Given entries section start

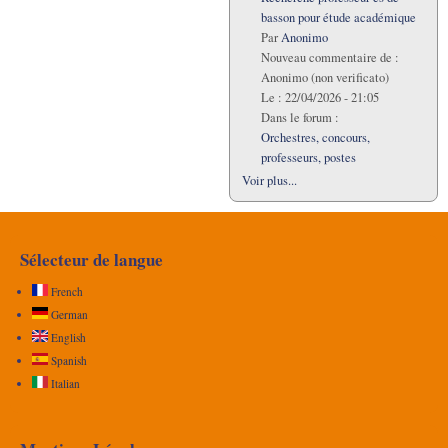
basson pour étude académique
Par
Anonimo
Nouveau commentaire de :
Anonimo (non verificato)
Le :
22/04/2026 - 21:05
Dans le forum :
Orchestres, concours,
professeurs, postes
Voir plus...
Sélecteur de langue
French
German
English
Spanish
Italian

Given entries section end

Exclude the pictures, then write out every record exactly as it stands.

- [Output of the exercise]:
basson pour étude académique
Par
Anonimo
Nouveau commentaire de :
Anonimo (non verificato)
Le :
22/04/2026 - 21:05
Dans le forum :
Orchestres, concours,
professeurs, postes
Voir plus...
Sélecteur de langue
French
German
English
Spanish
Italian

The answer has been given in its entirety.